Talent shortage - WAED Ventures


The global shift towards sustainability and associated focus on developing sustainable, innovative green solutions across various industries has placed a great emphasis on recruiting a specialized human capital resource pool to support ambitious national goals. While this presents numerous opportunities for those entrepreneurs with the knowhow, a shortage in local talent could hinder progress.

The Kingdom's strong targets to achieve net zero emissions by 2060, and Saudi Green Initiative, which lays out key objectives in order to reach these goals, provide a key framework, with one of the key areas of focus being to increase recycling. This is an area which requires significant development and investment not only in Saudi, but across the region.

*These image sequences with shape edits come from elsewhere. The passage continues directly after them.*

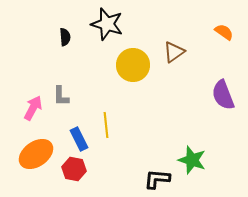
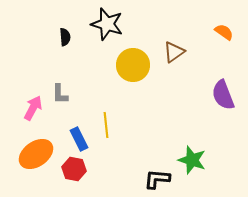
gray L-shape: moved 1 px left, 2 px up
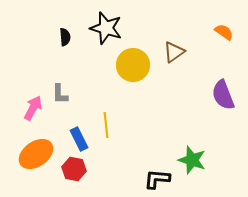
black star: moved 1 px left, 4 px down
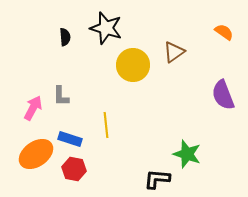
gray L-shape: moved 1 px right, 2 px down
blue rectangle: moved 9 px left; rotated 45 degrees counterclockwise
green star: moved 5 px left, 6 px up
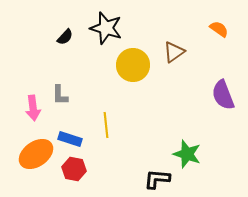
orange semicircle: moved 5 px left, 3 px up
black semicircle: rotated 48 degrees clockwise
gray L-shape: moved 1 px left, 1 px up
pink arrow: rotated 145 degrees clockwise
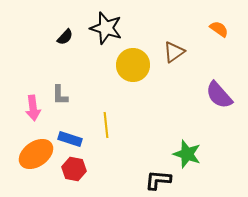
purple semicircle: moved 4 px left; rotated 20 degrees counterclockwise
black L-shape: moved 1 px right, 1 px down
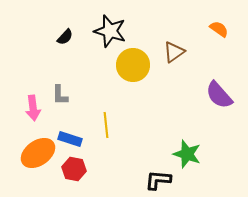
black star: moved 4 px right, 3 px down
orange ellipse: moved 2 px right, 1 px up
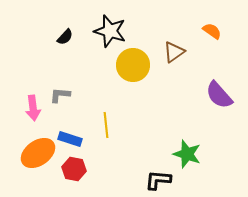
orange semicircle: moved 7 px left, 2 px down
gray L-shape: rotated 95 degrees clockwise
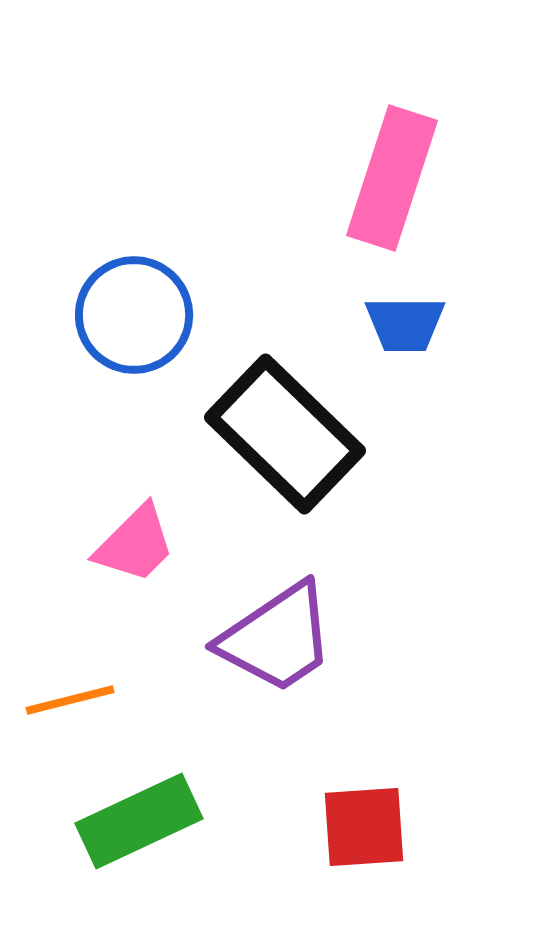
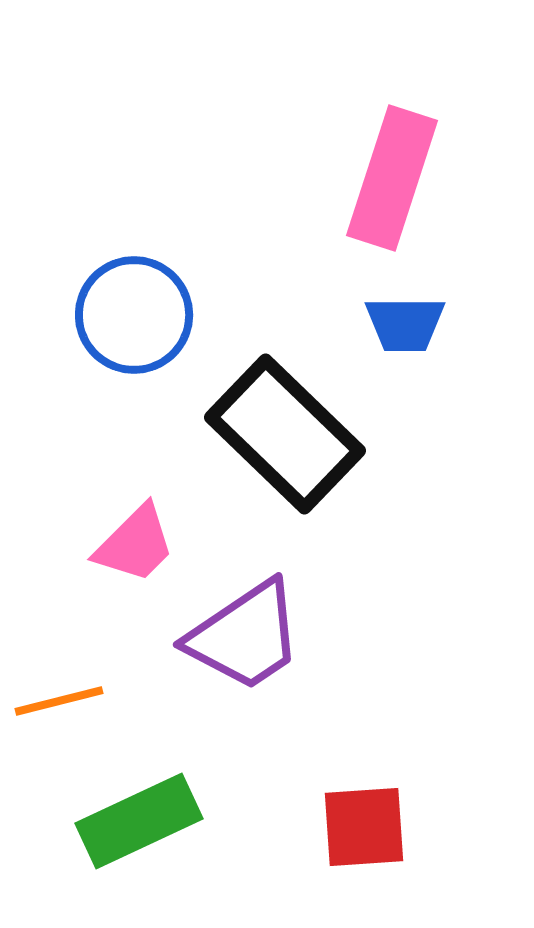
purple trapezoid: moved 32 px left, 2 px up
orange line: moved 11 px left, 1 px down
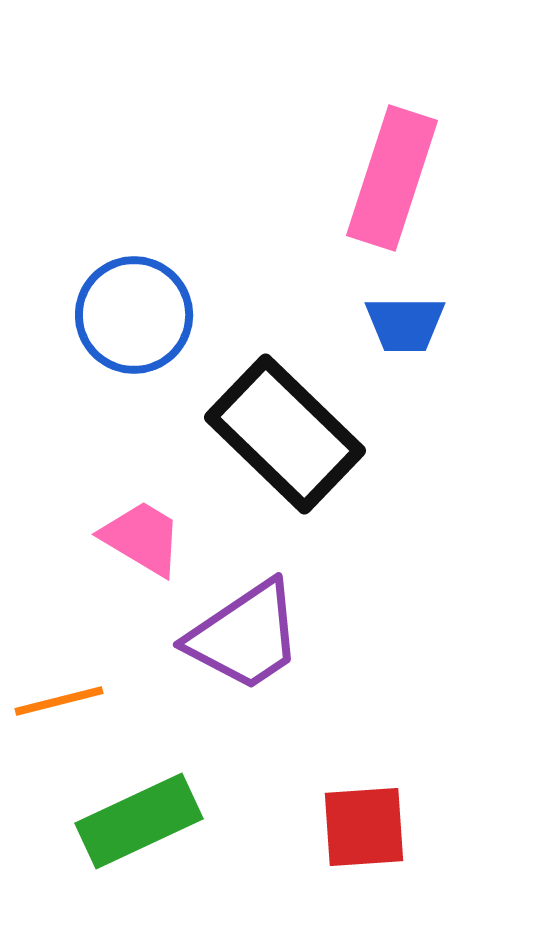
pink trapezoid: moved 7 px right, 6 px up; rotated 104 degrees counterclockwise
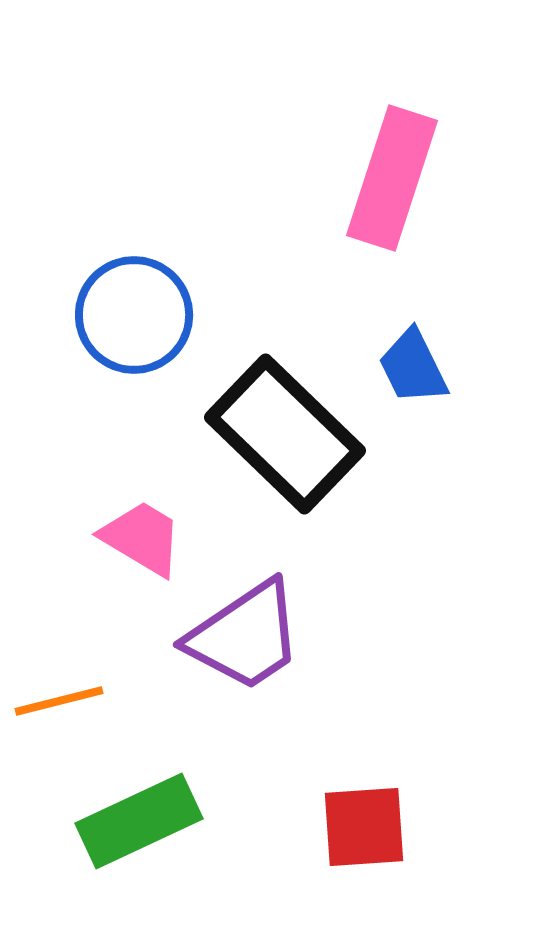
blue trapezoid: moved 8 px right, 43 px down; rotated 64 degrees clockwise
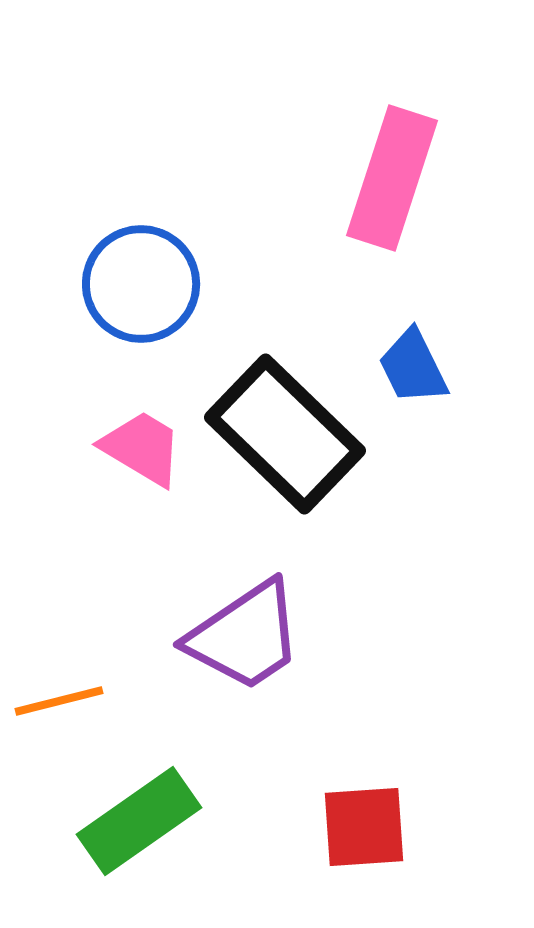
blue circle: moved 7 px right, 31 px up
pink trapezoid: moved 90 px up
green rectangle: rotated 10 degrees counterclockwise
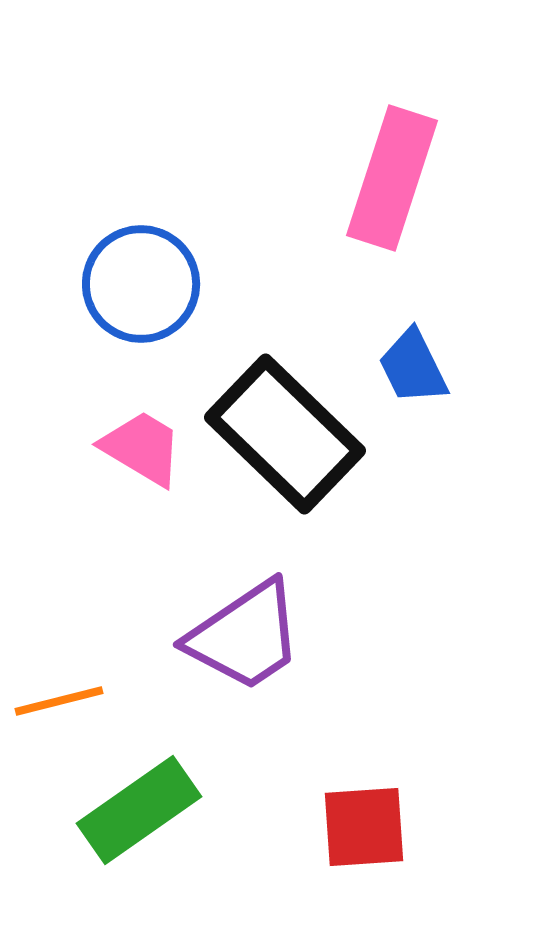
green rectangle: moved 11 px up
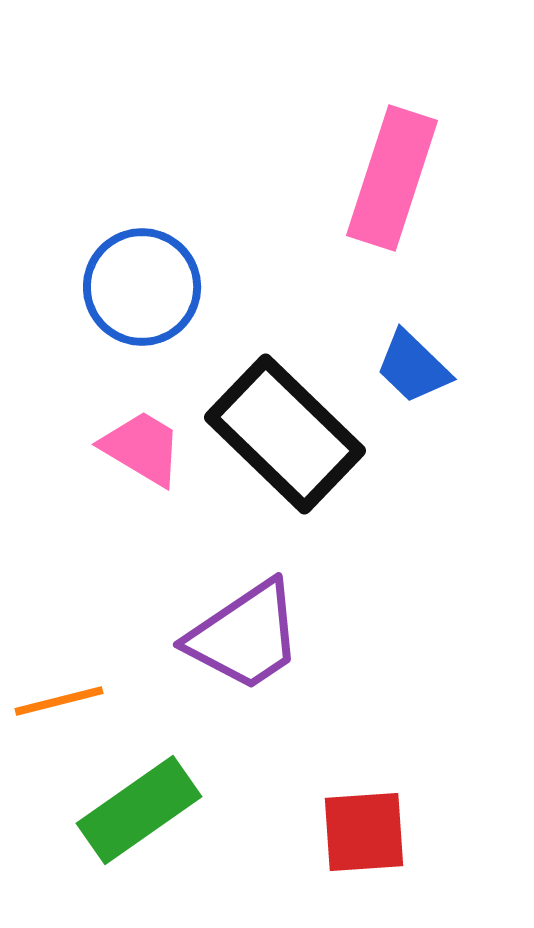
blue circle: moved 1 px right, 3 px down
blue trapezoid: rotated 20 degrees counterclockwise
red square: moved 5 px down
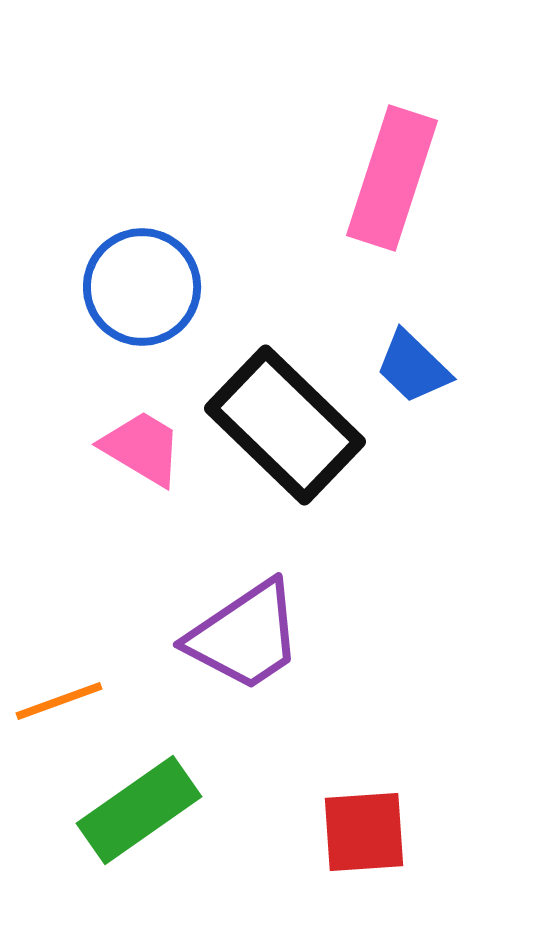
black rectangle: moved 9 px up
orange line: rotated 6 degrees counterclockwise
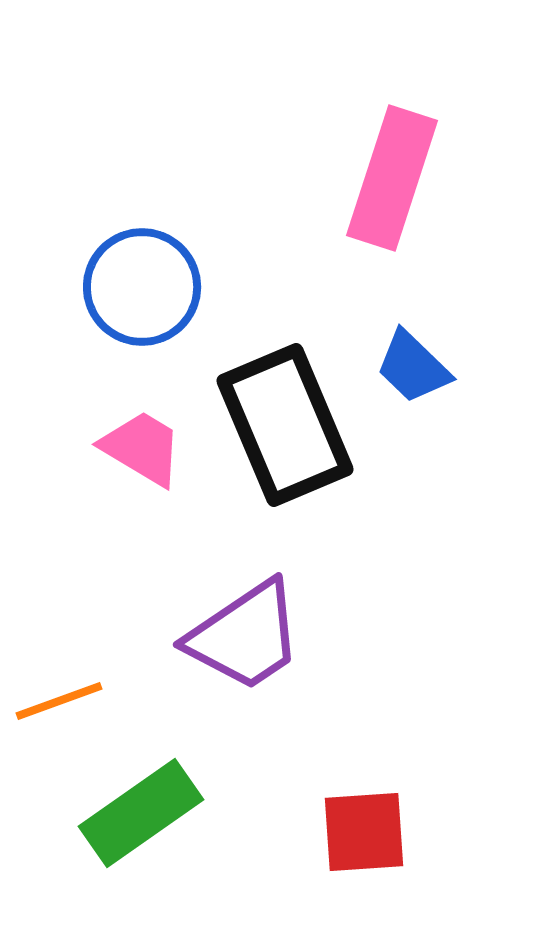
black rectangle: rotated 23 degrees clockwise
green rectangle: moved 2 px right, 3 px down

The Public Investment Fund's Saudi Investment Recycling Company (SIRC) has announced a target of recycling 81 percent of municipal waste by 2035, with significant investment commitments to meet this target. To achieve these goals, current waste management activities within the Kingdom require a sustainable and integrated approach, which establishes regulated and industry standard processes. This must be supported by strong private sector entities, opening the door for startups and presenting a critical need to attract and nurture specialized talent which will drive a change towards a circular economy.

Speaking to startups in this sector, concerns have been raised around the recruitment of the required expertise and talent needed to support strategies and potential growth. While there are numerous examples of startups which have succeeded in this sector, such as Tadweer Food Recycling, Saudi Daz Electronic Waste Recycling Company, and Biofuels Limited Company, there is a dire need to increase education initiatives which instill the urgency and skills required to enable Saudi's green society opportunities. Not only will such an exercise encourage environmental business thinking from a young age, but also spread awareness and knowledge sharing across local communities and industries.

Until this scenario is realized, there is an opportunity for existing entrepreneurs to encourage one another by providing free seminars which aim to share knowledge and experience among the ecosystem and could support attracting talent to the sector.

Whichever course of action is taken, it is clear that there is a drastic need for the implementation of economically and technically viable, innovative, recycling solutions across the Kingdom. While the current scenario In Saudi Arabia is in the early stages, there is potential for a sustainable and integrated approach with implementation of waste segregation at source, waste recycling, and valuable material recovery. There have been developments within the Kingdom in the recycling field, with some strong waste management activities, but in order to meet the 2030 vision, encouraging people into relevant training fields needs to be encouraged so that the sector has a healthy talent pool to enable the establishment of support networks needed to achieve a circular economy.